DESCRIPTION OF THE TASK
Give only the number of lines in these records that contain the word "Webseiten".

[Saved entries]
◆ ◆ ◆ ◆ ◆ ◆ ◆

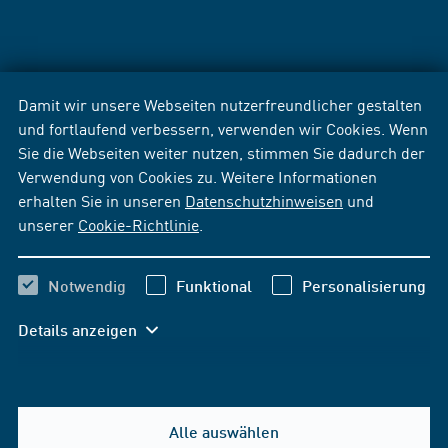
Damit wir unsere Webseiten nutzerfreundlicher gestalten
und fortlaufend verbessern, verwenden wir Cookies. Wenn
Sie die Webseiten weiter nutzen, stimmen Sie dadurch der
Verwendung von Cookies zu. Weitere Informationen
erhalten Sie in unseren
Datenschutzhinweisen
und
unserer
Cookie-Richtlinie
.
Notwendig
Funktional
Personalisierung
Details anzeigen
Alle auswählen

◆ ◆ ◆ ◆ ◆ ◆ ◆

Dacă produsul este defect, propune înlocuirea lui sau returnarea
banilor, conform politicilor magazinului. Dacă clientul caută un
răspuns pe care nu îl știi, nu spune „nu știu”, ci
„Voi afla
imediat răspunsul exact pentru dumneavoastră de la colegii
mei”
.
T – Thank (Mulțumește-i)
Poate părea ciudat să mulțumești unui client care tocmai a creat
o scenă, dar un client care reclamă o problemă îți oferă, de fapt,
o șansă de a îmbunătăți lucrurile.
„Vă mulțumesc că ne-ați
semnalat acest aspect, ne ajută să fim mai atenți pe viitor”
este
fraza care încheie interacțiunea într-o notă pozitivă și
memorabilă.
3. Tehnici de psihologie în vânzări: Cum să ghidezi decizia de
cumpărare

◆ ◆ ◆ ◆ ◆ ◆ ◆

PROBLEM SOLUTION
2